Zulip Chat Archive

Stream: general

Topic: Tree notation


Yaël Dillies (Feb 12 2022 at 18:18):

Is there notation for docs#tree? If not, what could one be?

Yaël Dillies (Feb 12 2022 at 18:21):

The context is #10645 where we're gonna use a tactic to generate a (huge) certificate tree, then cache it by putting it in the code.

Yaël Dillies (Feb 12 2022 at 18:22):

roth? will output Try this: roth <insert big tree here> and roth t where t is a tree will apply a custom tactic for nodes and another one for leaves.

Yaël Dillies (Feb 12 2022 at 18:24):

So I'm actually only interested in tree unit, with specific notation if possible because I don't want to have to write () in every node.

Yaël Dillies (Feb 12 2022 at 18:25):

Of course, we can always flatten tree α to list (option α) (or maybe in our case to list bool. I'm open to suggestions. I just want something usable.

Mario Carneiro (Feb 12 2022 at 23:10):

Do you care if the tree is "readable"? You could output some compressed representation as a string and parse it in the tactic

Yaël Dillies (Feb 12 2022 at 23:12):

No, I don't care about readability at all, and it's meant to be processed by a tactic anyway so an additional parsing shouldn't. However, the length of the said string could be of the order of 1000 characters, so they can't hold on a line. Is "stuff" ++ "other stuff" an acceptable way to circumvent the problem?

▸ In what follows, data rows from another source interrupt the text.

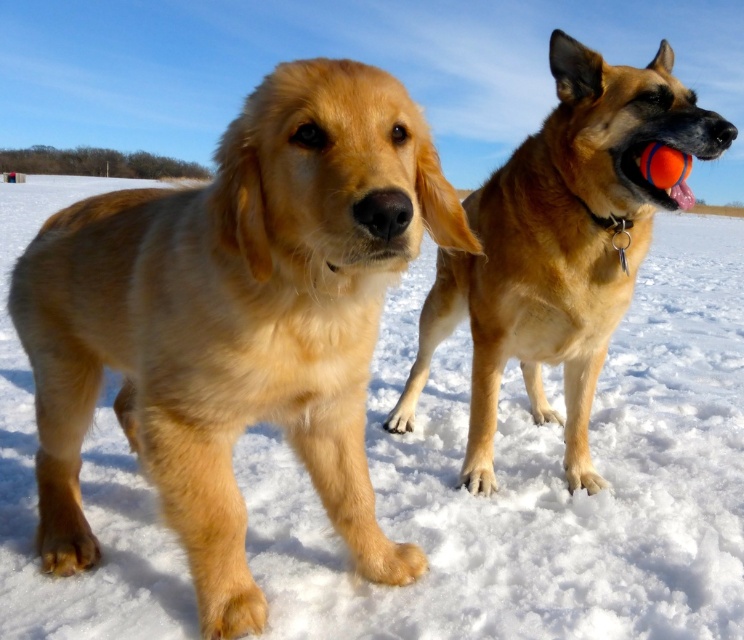 Question: Which of the following is the farthest from the observer?

Choices:
 (A) (420, 180)
 (B) (548, 244)

Answer: (B)

Question: Is golden fur dog at center thinner than golden fur dog at right?

Choices:
 (A) yes
 (B) no

Answer: (B)

Question: Among these points, which one is nearest to the camera?

Choices:
 (A) (493, 230)
 (B) (359, 253)

Answer: (B)

Question: Among these points, which one is nearest to the camera?

Choices:
 (A) (583, 84)
 (B) (57, 460)

Answer: (B)

Question: Can you confirm if golden fur dog at center is positioned below golden fur dog at right?

Choices:
 (A) no
 (B) yes

Answer: (B)

Question: Can you confirm if golden fur dog at center is positioned to the right of golden fur dog at right?

Choices:
 (A) no
 (B) yes

Answer: (A)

Yaël Dillies (Feb 12 2022 at 23:29):

Do you think we could go as far as outputting one big number?

Eric Wieser (Feb 12 2022 at 23:30):

Why is that better than a string?

Eric Wieser (Feb 12 2022 at 23:30):

Can you wrap numbers in lean?

Yaël Dillies (Feb 12 2022 at 23:32):

It's better than a string of t and f, but it's worse than a string of literally any allowable character.

Reid Barton (Feb 12 2022 at 23:33):

base64 encoding would be the common way to encode a blob of bits in a text file.

Yaël Dillies (Feb 12 2022 at 23:42):

SHould I write such a parser from scratch and dedicated to tree or should I set up an API for turning a repr into a base64 string?

Kyle Miller (Feb 13 2022 at 02:33):

@Yaël Dillies I had a go at this:

tree <-> string

Kyle Miller (Feb 13 2022 at 02:34):

It seems better to have a bespoke parser for your application, but having functions in mathlib to convert numbers to and from base64 seems useful.

Kyle Miller (Feb 13 2022 at 02:35):

(There was a some complexity in the implementation to help Lean see everything terminated. It runs a little stack manipulation language to build the tree from a list of bools.)

Mario Carneiro (Feb 13 2022 at 07:51):

If the base64 parser ignores non-base64 content, then you can just put newlines and indentation in the string if you need multiple lines (lean doesn't require single line literals). If this is for roth, you also don't need to encode the tree structure; you can just have a stream of "oracle calls" and just pull from the stream whenever you need to make a decision at any point in the tree

Mario Carneiro (Feb 13 2022 at 07:52):

BTW, it's nice to see us finally getting proofs that are a blob of bytes like metamath proofs :)

Kevin Buzzard (Feb 13 2022 at 08:01):

Didn't you do this already somewhere in the Matiyasevich proof?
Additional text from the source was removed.